Она и пьесу смешную откопала, в которой показывается внезапно разбогатевший невежда-купчик, которого избрали бургомистром[203]. Его жена приспосабливается к знатному обществу, она начинает бить по щекам мужа и всех домашних. Прислуга, которую прежде не били, протестует, а купчиха говорит, что поступает согласно великосветским правилам.
— Роль мужа тебе не дам, пусть Алексис будет мужем, — сказала Настя. — Ты — мой любовник, любовника не бьют. А уж служанками будут Фимка и Грунька. Я, пожалуй, сейчас начну репетировать! Да ведь еще до представления, пожалуй, руки отобьешь: челяди много, я одна, а для натуральности и смеха не надо руку жалеть. Им-то что, стерпят, а вот у меня ладошки каково вспухнут!
Настя залилась смехом, а Степан растерялся. Не было возможности защитить девушек, заступись он, так еще хуже задурит Настя.
«А рука у нее действительно тяжелая, — подумал он. — Откуда мнение о нас с Груней? Не видать Груне счастья, а вот горя через меня хватит немало. О господи! Хоть что-нибудь другое бы выбрала!»
— Васька всех бьет, и тут сплошь мордобой. Копия получается. Погоди с репетицией, дай сначала прочесть, осмыслить, — горячо заговорил Степан и попытался хитростью отвлечь Настю: «Авось совсем забудет». — Взяли бы пьесу, что наши читали, «Недоросль» называется. Вот смеху!
Настя выбор не изменила и дала книгу, из которой он и ого друзья должны переписать в особые тетради роли для каждого лица.
— Я не понимаю, что вы нашли в нем? Верно, у холопа наружность Аполлона, но происхождение! Вам даже разговаривать нельзя с ним, — сказала Софи о Степане, когда выбрали наконец рисунок беседки и Степан с Лобовым уходили.
Лобов до самой калитки не смел надеть картуз и нес его в руке. Степан лихо нахлобучил шляпу.
— Завянешь в таком саду, как эта бледная лилéя, — с усмешкой подмигнул Лобов Степану, показывая на застенчивую красивую девушку с алой лентой на волосах, одетую в белую нарядную тунику[204], перешитую, конечно, из Настиных обносков.
— Их сиятельство Фимушка у нас завянуть не могут, — осклабился дворовый молодец, проходящий мимо.
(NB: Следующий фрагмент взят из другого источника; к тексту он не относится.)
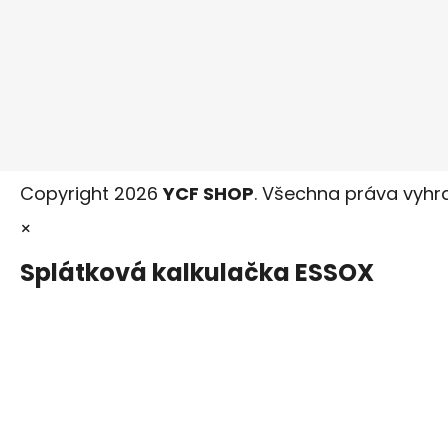
Copyright 2026
YCF SHOP
. Všechna práva vyhr
×
Splátková kalkulačka ESSOX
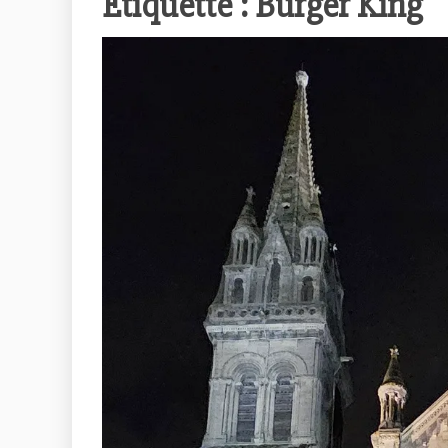
Étiquette :
Burger King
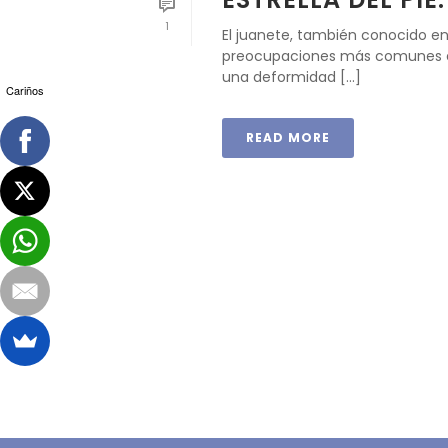
1
El juanete, también conocido en
preocupaciones más comunes en 
una deformidad [...]
Cariños
READ MORE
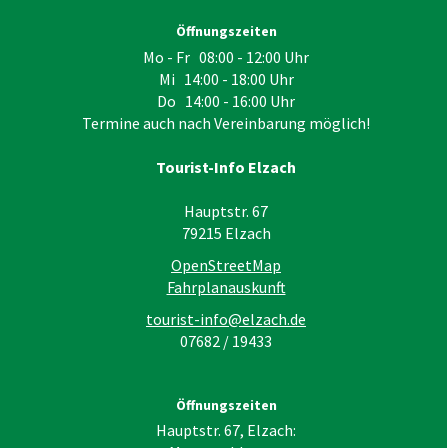
Öffnungszeiten
Mo - Fr 08:00 - 12:00 Uhr
Mi 14:00 - 18:00 Uhr
Do 14:00 - 16:00 Uhr
Termine auch nach Vereinbarung möglich!
Tourist-Info Elzach
Hauptstr. 67
79215
Elzach
OpenStreetMap
Fahrplanauskunft
tourist-info@elzach.de
07682 / 19433
Öffnungszeiten
Hauptstr. 67, Elzach:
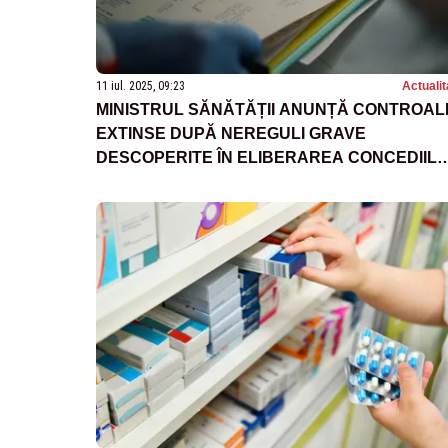
11 iul. 2025, 09:23
Actualit
MINISTRUL SĂNĂTĂȚII ANUNȚĂ CONTROAL
EXTINSE DUPĂ NEREGULI GRAVE
DESCOPERITE ÎN ELIBERAREA CONCEDIIL
MEDICALE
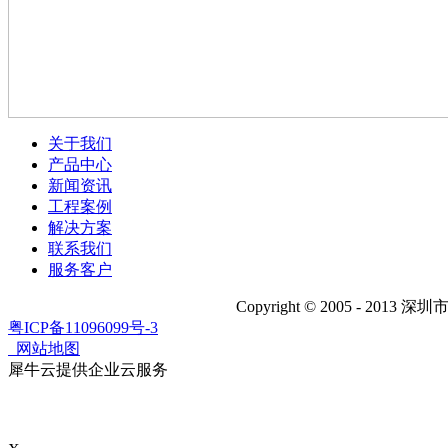
关于我们
产品中心
新闻资讯
工程案例
解决方案
联系我们
服务客户
Copyright © 2005 - 2013 深圳市
粤ICP备11096099号-3
网站地图
犀牛云提供企业云服务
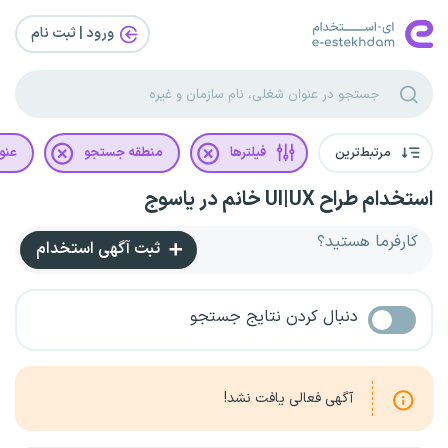
ورود | ثبت‌ نام
مرتبط‌ترین
فیلترها
منطقه جستجو
عنو
استخدام طراح UI|UX خانم در یاسوج
کارفرما هستید؟
ثبت آگهی استخدام
دنبال کردن نتایج جستجو
آگهی فعالی یافت نشد!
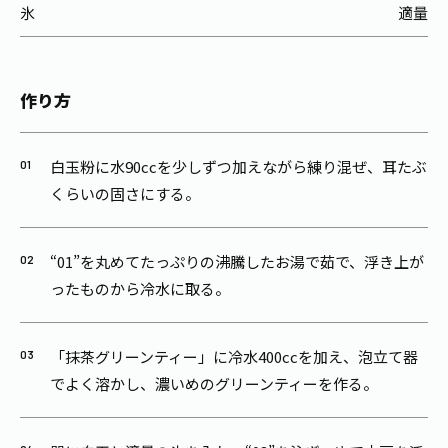
氷
適量
作り方
白玉粉に水90ccを少しずつ加えながら練り混ぜ、耳たぶ
くらいの固さにする。
“01”を丸めてたっぷりの沸騰したお湯で茹で、浮き上が
ったものから冷水に取る。
「抹茶グリーンティー」に冷水400ccを加え、泡立て器
でよく溶かし、濃いめのグリーンティーを作る。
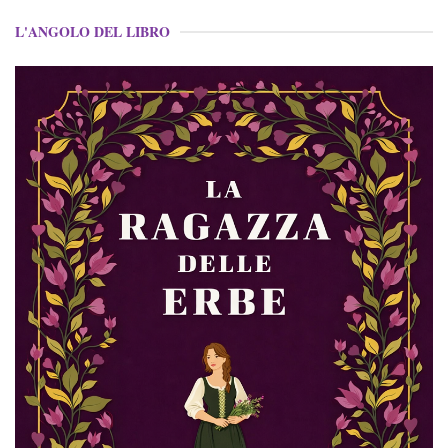
L'ANGOLO DEL LIBRO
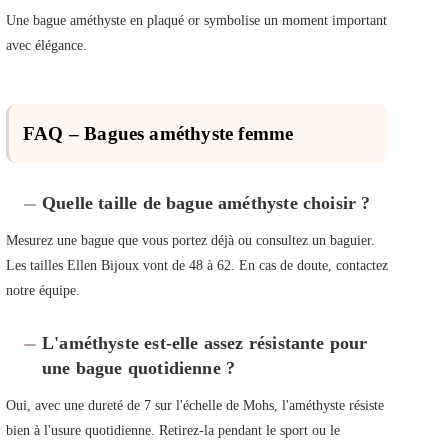
Une bague améthyste en plaqué or symbolise un moment important
avec élégance.
FAQ – Bagues améthyste femme
Quelle taille de bague améthyste choisir ?
Mesurez une bague que vous portez déjà ou consultez un baguier.
Les tailles Ellen Bijoux vont de 48 à 62. En cas de doute, contactez
notre équipe.
L'améthyste est-elle assez résistante pour
une bague quotidienne ?
Oui, avec une dureté de 7 sur l'échelle de Mohs, l'améthyste résiste
bien à l'usure quotidienne. Retirez-la pendant le sport ou le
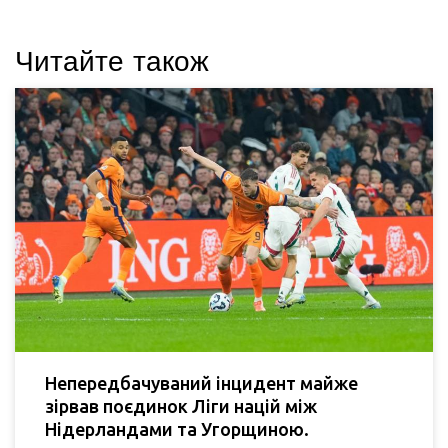
Читайте також
Непередбачуваний інцидент майже
зірвав поєдинок Ліги націй між
Нідерландами та Угорщиною.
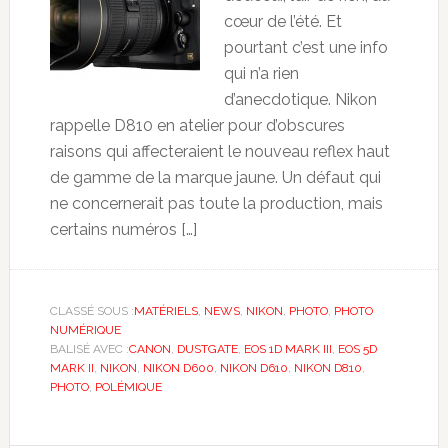
cœur de l’été. Et
pourtant c’est une info
qui n’a rien
d’anecdotique. Nikon
rappelle D810 en atelier pour d’obscures
raisons qui affecteraient le nouveau reflex haut
de gamme de la marque jaune. Un défaut qui
ne concernerait pas toute la production, mais
certains numéros […]
CLASSÉ SOUS :
MATÉRIELS
,
NEWS
,
NIKON
,
PHOTO
,
PHOTO
NUMÉRIQUE
BALISÉ AVEC :
CANON
,
DUSTGATE
,
EOS 1D MARK III
,
EOS 5D
MARK II
,
NIKON
,
NIKON D600
,
NIKON D610
,
NIKON D810
,
PHOTO
,
POLÉMIQUE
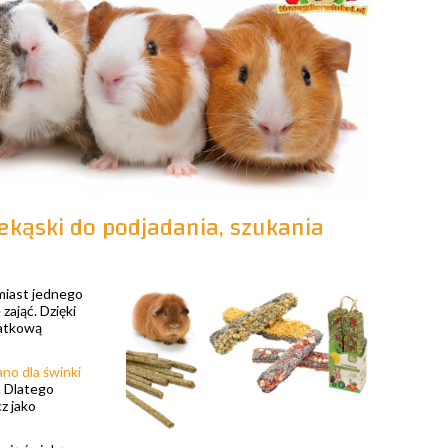
zekąski do podjadania, szukania
miast jednego
zająć. Dzięki
datkową
ano dla świnki
. Dlatego
z jako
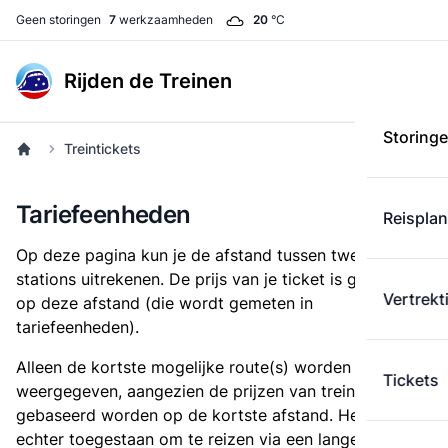
Geen storingen
7
werkzaamheden
20
°C
Rijden de Treinen
Storing
Treintickets
Tariefeenheden
Reispla
Op deze pagina kun je de afstand tussen twee
stations uitrekenen. De prijs van je ticket is gebaseerd
Vertrekt
op deze afstand (die wordt gemeten in
tariefeenheden).
Alleen de kortste mogelijke route(s) worden
Tickets
weergegeven, aangezien de prijzen van treintickets
gebaseerd worden op de kortste afstand. Het is
echter toegestaan om te reizen via een langere route,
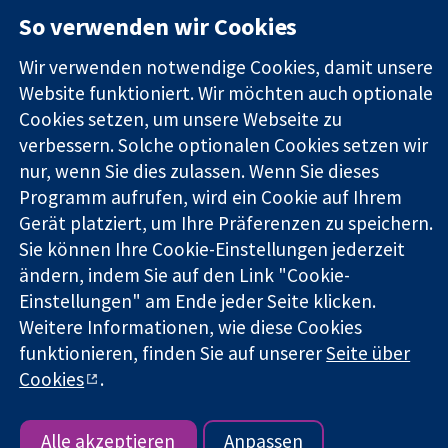
11-13 Cavendish
Kontaktieren
So verwenden wir Cookies
Square
Sie uns
Zuverlässige
London
Neuigkeiten
Evidenz
Wir verwenden notwendige Cookies, damit unsere
W1G0AN
Pressestelle
Informierte
Vereinigtes
Über uns
Website funktioniert. Wir möchten auch optionale
Entscheidungen
Königreich
Stellenangebot
Cookies setzen, um unsere Webseite zu
Bessere
Cochrane
verbessern. Solche optionalen Cookies setzen wir
Gesundheit
Library
nur, wenn Sie dies zulassen. Wenn Sie dieses
Programm aufrufen, wird ein Cookie auf Ihrem
Gerät platziert, um Ihre Präferenzen zu speichern.
Die Cochrane Collaboration ist eine gemeinützige Organisation
Sie können Ihre Cookie-Einstellungen jederzeit
(Nr. 1045921) und in England und in Wales als eine Gesellschaft
ändern, indem Sie auf den Link "Cookie-
mit beschränkter Haftung (Nr. 03044323) registriert.
Umsatzsteuer-Identifikationsnummer GB 718 2127 49.
Einstellungen" am Ende jeder Seite klicken.
Weitere Informationen, wie diese Cookies
Copyright © 2026 The Cochrane Collaboration
funktionieren, finden Sie auf unserer
Seite über
Bedingungen für die Webseite
|
Haftungsausschluss
|
Cookies
.
Datenschutz
|
Cookie-Richtlinien
|
Cookie-Einstellungen
Alle akzeptieren
Anpassen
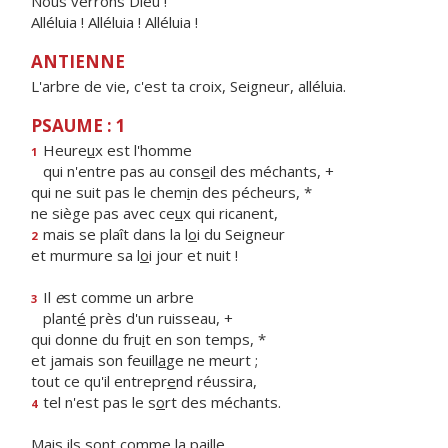
Nous verrons Dieu !
Alléluia ! Alléluia ! Alléluia !
ANTIENNE
L'arbre de vie, c'est ta croix, Seigneur, alléluia.
PSAUME : 1
Heure
u
x est l'homme
1
qui n'entre pas au cons
e
il des méchants, +
qui ne suit pas le chem
i
n des pécheurs, *
ne siège pas avec ce
u
x qui ricanent,
mais se plaît dans la l
o
i du Seigneur
2
et murmure sa l
o
i jour et nuit !
Il
e
st comme un arbre
3
plant
é
près d'un ruisseau, +
qui donne du fru
i
t en son temps, *
et jamais son feuill
a
ge ne meurt ;
tout ce qu'il entrepr
e
nd réussira,
tel n'est pas le s
o
rt des méchants.
4
Mais ils s
o
nt comme la paille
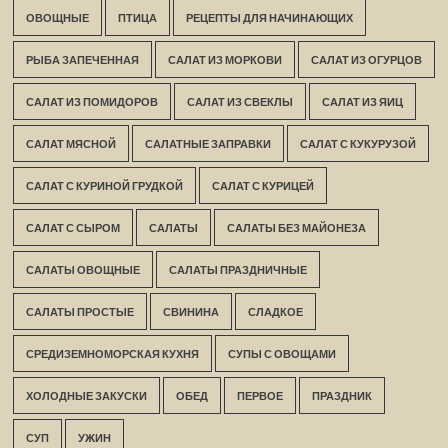
ОВОЩНЫЕ
ПТИЦА
РЕЦЕПТЫ ДЛЯ НАЧИНАЮЩИХ
РЫБА ЗАПЕЧЕННАЯ
САЛАТ ИЗ МОРКОВИ
САЛАТ ИЗ ОГУРЦОВ
САЛАТ ИЗ ПОМИДОРОВ
САЛАТ ИЗ СВЕКЛЫ
САЛАТ ИЗ ЯИЦ
САЛАТ МЯСНОЙ
САЛАТНЫЕ ЗАПРАВКИ
САЛАТ С КУКУРУЗОЙ
САЛАТ С КУРИНОЙ ГРУДКОЙ
САЛАТ С КУРИЦЕЙ
САЛАТ С СЫРОМ
САЛАТЫ
САЛАТЫ БЕЗ МАЙОНЕЗА
САЛАТЫ ОВОЩНЫЕ
САЛАТЫ ПРАЗДНИЧНЫЕ
САЛАТЫ ПРОСТЫЕ
СВИНИНА
СЛАДКОЕ
СРЕДИЗЕМНОМОРСКАЯ КУХНЯ
СУПЫ С ОВОЩАМИ
ХОЛОДНЫЕ ЗАКУСКИ
ОБЕД
ПЕРВОЕ
ПРАЗДНИК
СУП
УЖИН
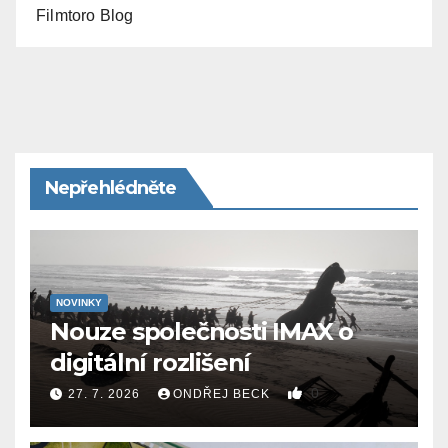
Filmtoro Blog
Nepřehlédněte
NOVINKY
Nouze společnosti IMAX o
digitální rozlišení
0
27. 7. 2026
ONDŘEJ BECK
Он тут же кликнул девушке: — Ваше степенство, Евфимия Ивановна, за ненадобностью госпоже пожалуйте сей день обедать в людскую.
Девушка молча склонила голову и ушла по аллейке за угол дома. Вся управительская дворня откровенно издевалась над безответной, величая ее «образованной»: «По-французски — кенарейка, по-родному — неумейка». Свои наряды она была обязана носить всегда, и лишь до полудня, пока барыня спала, Фимушка отдыхала от вычурной одежды в обыкновенной крестьянской рубахе.
«Произноси слога. Знай выпевай для барыни, а про что поешь — не твое дело… Даже русской грамоте научить сочли излишним. Можно ли сильнее издеваться над людьми?» — думал Степан, все круче закипая. Он быстро пошел, от греха подальше, а расплывшемуся в ухмылке Лобову сказал:
— Как мне возле начальства слышать довелось, требуется дополнить ордена на портретах владельцев, личности освежить, и тут же под личностями вывести письменно заслуги. Просись. Поручат, и ты, глядишь, прославишься. Это тебе не Мадонны Сикстинские.
— Правда? — обрадовался Лобов, так и не поняв насмешки.